### [DIRECTIONS FOR THIS TASK]
Could you give the records below again exactly as they stand?

<<<<

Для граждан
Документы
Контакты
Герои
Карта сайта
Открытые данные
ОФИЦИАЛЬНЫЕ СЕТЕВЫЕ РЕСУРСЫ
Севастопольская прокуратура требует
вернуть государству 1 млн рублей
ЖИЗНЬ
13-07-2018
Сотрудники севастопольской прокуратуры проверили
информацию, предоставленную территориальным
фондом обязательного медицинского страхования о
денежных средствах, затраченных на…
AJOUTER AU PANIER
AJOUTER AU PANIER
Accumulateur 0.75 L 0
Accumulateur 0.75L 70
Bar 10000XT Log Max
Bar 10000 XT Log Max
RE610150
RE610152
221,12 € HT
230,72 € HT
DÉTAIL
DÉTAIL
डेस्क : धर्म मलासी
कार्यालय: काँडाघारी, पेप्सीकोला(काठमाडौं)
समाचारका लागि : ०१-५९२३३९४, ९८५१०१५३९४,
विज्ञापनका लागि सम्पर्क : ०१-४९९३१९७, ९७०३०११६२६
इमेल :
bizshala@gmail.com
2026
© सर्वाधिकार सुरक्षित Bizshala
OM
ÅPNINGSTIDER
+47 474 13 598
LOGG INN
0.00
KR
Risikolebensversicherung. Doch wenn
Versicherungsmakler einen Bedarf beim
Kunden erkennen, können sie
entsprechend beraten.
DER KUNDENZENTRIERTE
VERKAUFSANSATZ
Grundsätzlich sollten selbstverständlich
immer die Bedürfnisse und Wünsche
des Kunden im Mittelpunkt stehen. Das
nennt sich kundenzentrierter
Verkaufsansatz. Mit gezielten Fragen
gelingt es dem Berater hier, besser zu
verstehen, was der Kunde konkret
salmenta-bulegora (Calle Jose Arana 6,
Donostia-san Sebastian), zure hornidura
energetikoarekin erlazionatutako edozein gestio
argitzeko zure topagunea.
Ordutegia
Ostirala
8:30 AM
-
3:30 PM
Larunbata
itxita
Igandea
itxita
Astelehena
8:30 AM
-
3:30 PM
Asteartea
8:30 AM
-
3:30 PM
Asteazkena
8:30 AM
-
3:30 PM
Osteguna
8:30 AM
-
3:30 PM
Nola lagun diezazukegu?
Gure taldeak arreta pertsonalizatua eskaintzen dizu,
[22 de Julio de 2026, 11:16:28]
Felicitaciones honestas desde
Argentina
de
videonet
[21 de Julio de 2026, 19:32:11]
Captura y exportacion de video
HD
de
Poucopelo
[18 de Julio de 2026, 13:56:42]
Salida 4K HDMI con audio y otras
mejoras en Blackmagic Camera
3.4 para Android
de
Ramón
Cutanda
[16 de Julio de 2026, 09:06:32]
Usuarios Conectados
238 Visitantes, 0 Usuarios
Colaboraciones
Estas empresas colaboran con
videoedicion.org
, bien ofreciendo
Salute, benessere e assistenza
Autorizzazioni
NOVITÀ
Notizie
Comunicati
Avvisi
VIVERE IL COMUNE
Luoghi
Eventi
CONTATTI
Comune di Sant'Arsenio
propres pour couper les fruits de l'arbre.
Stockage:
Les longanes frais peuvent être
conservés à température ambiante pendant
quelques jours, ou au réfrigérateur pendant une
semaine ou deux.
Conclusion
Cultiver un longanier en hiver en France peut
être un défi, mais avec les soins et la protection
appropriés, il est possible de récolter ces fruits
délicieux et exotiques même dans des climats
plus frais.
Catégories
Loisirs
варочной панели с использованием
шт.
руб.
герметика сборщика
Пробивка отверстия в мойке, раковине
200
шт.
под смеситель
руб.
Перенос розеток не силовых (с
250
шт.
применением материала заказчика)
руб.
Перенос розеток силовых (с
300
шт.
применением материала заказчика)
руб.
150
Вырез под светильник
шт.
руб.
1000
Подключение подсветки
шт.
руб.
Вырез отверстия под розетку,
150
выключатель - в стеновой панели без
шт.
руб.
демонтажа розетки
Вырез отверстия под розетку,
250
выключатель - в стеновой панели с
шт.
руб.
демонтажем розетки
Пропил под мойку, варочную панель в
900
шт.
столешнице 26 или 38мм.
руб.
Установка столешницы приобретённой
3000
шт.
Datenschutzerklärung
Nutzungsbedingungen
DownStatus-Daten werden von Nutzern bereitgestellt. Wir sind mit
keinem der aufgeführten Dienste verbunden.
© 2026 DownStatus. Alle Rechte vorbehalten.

>>>>

### [EXERCISE OUTPUT]
Для граждан
Документы
Контакты
Герои
Карта сайта
Открытые данные
ОФИЦИАЛЬНЫЕ СЕТЕВЫЕ РЕСУРСЫ
Севастопольская прокуратура требует
вернуть государству 1 млн рублей
ЖИЗНЬ
13-07-2018
Сотрудники севастопольской прокуратуры проверили
информацию, предоставленную территориальным
фондом обязательного медицинского страхования о
денежных средствах, затраченных на…
AJOUTER AU PANIER
AJOUTER AU PANIER
Accumulateur 0.75 L 0
Accumulateur 0.75L 70
Bar 10000XT Log Max
Bar 10000 XT Log Max
RE610150
RE610152
221,12 € HT
230,72 € HT
DÉTAIL
DÉTAIL
डेस्क : धर्म मलासी
कार्यालय: काँडाघारी, पेप्सीकोला(काठमाडौं)
समाचारका लागि : ०१-५९२३३९४, ९८५१०१५३९४,
विज्ञापनका लागि सम्पर्क : ०१-४९९३१९७, ९७०३०११६२६
इमेल :
bizshala@gmail.com
2026
© सर्वाधिकार सुरक्षित Bizshala
OM
ÅPNINGSTIDER
+47 474 13 598
LOGG INN
0.00
KR
Risikolebensversicherung. Doch wenn
Versicherungsmakler einen Bedarf beim
Kunden erkennen, können sie
entsprechend beraten.
DER KUNDENZENTRIERTE
VERKAUFSANSATZ
Grundsätzlich sollten selbstverständlich
immer die Bedürfnisse und Wünsche
des Kunden im Mittelpunkt stehen. Das
nennt sich kundenzentrierter
Verkaufsansatz. Mit gezielten Fragen
gelingt es dem Berater hier, besser zu
verstehen, was der Kunde konkret
salmenta-bulegora (Calle Jose Arana 6,
Donostia-san Sebastian), zure hornidura
energetikoarekin erlazionatutako edozein gestio
argitzeko zure topagunea.
Ordutegia
Ostirala
8:30 AM
-
3:30 PM
Larunbata
itxita
Igandea
itxita
Astelehena
8:30 AM
-
3:30 PM
Asteartea
8:30 AM
-
3:30 PM
Asteazkena
8:30 AM
-
3:30 PM
Osteguna
8:30 AM
-
3:30 PM
Nola lagun diezazukegu?
Gure taldeak arreta pertsonalizatua eskaintzen dizu,
[22 de Julio de 2026, 11:16:28]
Felicitaciones honestas desde
Argentina
de
videonet
[21 de Julio de 2026, 19:32:11]
Captura y exportacion de video
HD
de
Poucopelo
[18 de Julio de 2026, 13:56:42]
Salida 4K HDMI con audio y otras
mejoras en Blackmagic Camera
3.4 para Android
de
Ramón
Cutanda
[16 de Julio de 2026, 09:06:32]
Usuarios Conectados
238 Visitantes, 0 Usuarios
Colaboraciones
Estas empresas colaboran con
videoedicion.org
, bien ofreciendo
Salute, benessere e assistenza
Autorizzazioni
NOVITÀ
Notizie
Comunicati
Avvisi
VIVERE IL COMUNE
Luoghi
Eventi
CONTATTI
Comune di Sant'Arsenio
propres pour couper les fruits de l'arbre.
Stockage:
Les longanes frais peuvent être
conservés à température ambiante pendant
quelques jours, ou au réfrigérateur pendant une
semaine ou deux.
Conclusion
Cultiver un longanier en hiver en France peut
être un défi, mais avec les soins et la protection
appropriés, il est possible de récolter ces fruits
délicieux et exotiques même dans des climats
plus frais.
Catégories
Loisirs
варочной панели с использованием
шт.
руб.
герметика сборщика
Пробивка отверстия в мойке, раковине
200
шт.
под смеситель
руб.
Перенос розеток не силовых (с
250
шт.
применением материала заказчика)
руб.
Перенос розеток силовых (с
300
шт.
применением материала заказчика)
руб.
150
Вырез под светильник
шт.
руб.
1000
Подключение подсветки
шт.
руб.
Вырез отверстия под розетку,
150
выключатель - в стеновой панели без
шт.
руб.
демонтажа розетки
Вырез отверстия под розетку,
250
выключатель - в стеновой панели с
шт.
руб.
демонтажем розетки
Пропил под мойку, варочную панель в
900
шт.
столешнице 26 или 38мм.
руб.
Установка столешницы приобретённой
3000
шт.
Datenschutzerklärung
Nutzungsbedingungen
DownStatus-Daten werden von Nutzern bereitgestellt. Wir sind mit
keinem der aufgeführten Dienste verbunden.
© 2026 DownStatus. Alle Rechte vorbehalten.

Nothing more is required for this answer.